Maybe the machine closes the gap itself, and the apprenticeship turns out to have been replaceable. For the bounded kind of checking, it probably does, and that is mostly a matter of time. Choosing is harder, and not only because it is hard. Choosing is also about power: people fight to keep the right to decide, to keep calling the shots, long after the machine could call them instead. And it scales with scope. Ask for a table built a certain way and the machine fills in the details; ask it to build you a nuclear plant and a human still has to decide what that even means. The machine takes the low-ambiguity calls. The high-scope ones stay ours, for now, and maybe for reasons that have nothing to do with capability.

What it comes down to

The hard part is no longer learning every skill. It is choosing which losses to permit. Do not keep every skill; keep the ones that keep your judgment. Attention has always been finite, but for most of a career that barely cost you anything: things moved slowly enough that you could keep a skill for its own sake, or climb at your own pace, and pay almost nothing for it. That is over. Now every hour you spend staying sharp at something the machine does for free is an hour not spent leveling up, and the gap compounds. Standing still now means sliding toward the work the machine already does. The opportunity cost of holding on went up, which is exactly why what you keep has to become a deliberate choice.
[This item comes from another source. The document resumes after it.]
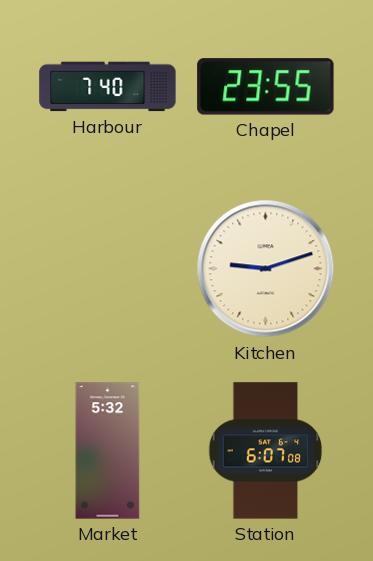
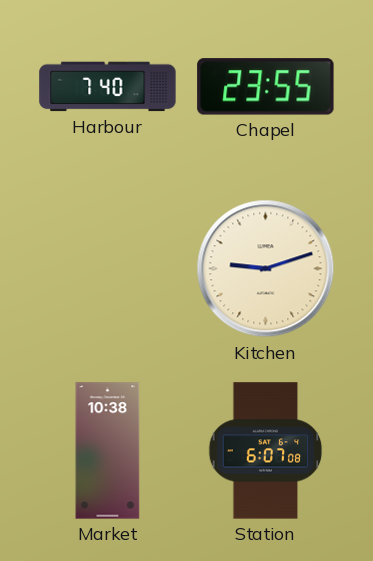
Market: 5:32 -> 10:38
There is one last reason to be ruthless. The judgment you keep is the thing AI never lets rest. It works that one muscle all day, sharp at nine and depleted by noon. So rest becomes part of the work, including the boredom new ideas grow out of. The failure mode is trying to keep everything, spending all day in motion while the value drains out of it. AI makes that option too expensive. I am letting syntax recall, boilerplate, and first-pass prose decay. I am not letting product taste, architectural judgment, or the ability to notice nonsense decay. That is the bargain.